Norseland Ltd
- Trade name: Ilchester Cheese Company
- Formerly: Ilchester Cheese Company Ltd
- Company type: Subsidiary
- Industry: Cheese
- Founded: 1962; 64 years ago
- Headquarters: Ilchester, Somerset, England, United Kingdom
- Products: Applewood; Five Counties cheese;
- Parent: TINE SA

= Ilchester Cheese Company =

Cheese company based in Ilchester, Somerset, UK

The Ilchester Cheese Company is a cheese company based in Ilchester, Somerset. The Ilchester brands are part of Norseland, a subsidiary of Norwegian dairy company Tine SA.

==History==

In 1962, Ken Seaton, a hotelier in Ilchester, Somerset, England, tried combining cheese with chives, Worthington E Bitter beer and a blend of spices. This and other blended cheeses are manufactured and distributed by the Ilchester Cheese Company.

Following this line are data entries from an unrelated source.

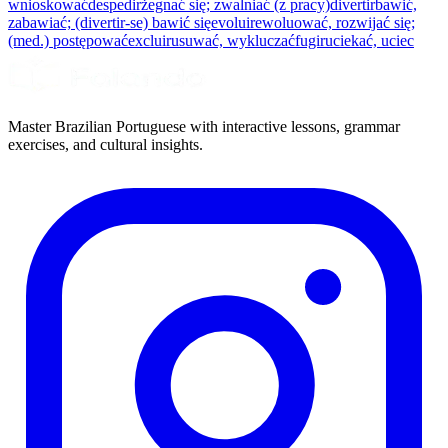
wnioskować
despedir
żegnać się; zwalniać (z pracy)
divertir
bawić,
zabawiać; (divertir-se) bawić się
evoluir
ewoluować, rozwijać się;
(med.) postępować
excluir
usuwać, wykluczać
fugir
uciekać, uciec
Master Brazilian Portuguese with interactive lessons, grammar
exercises, and cultural insights.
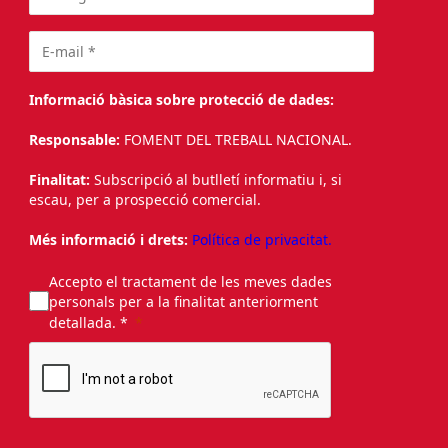
Informació bàsica sobre protecció de dades:
Responsable:
FOMENT DEL TREBALL NACIONAL.
Finalitat:
Subscripció al butlletí informatiu i, si
escau, per a prospecció comercial.
Més informació i drets:
Política de privacitat.
Accepto el tractament de les meves dades
personals per a la finalitat anteriorment
detallada. *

The company received farm subsidies from the European Union of €891,256 between 2001 and 2005.

==Products==
Ilchester do not actually manufacture any cheese from scratch, but specialise in blending a variety of British cheeses with other ingredients, such as beer and fruit. Notable Ilchester cheeses include Applewood, a smoke-flavoured Cheddar cheese, and Five Counties, which is a sandwich of five layers of different English cheeses.

The company also produces vegan cheeses.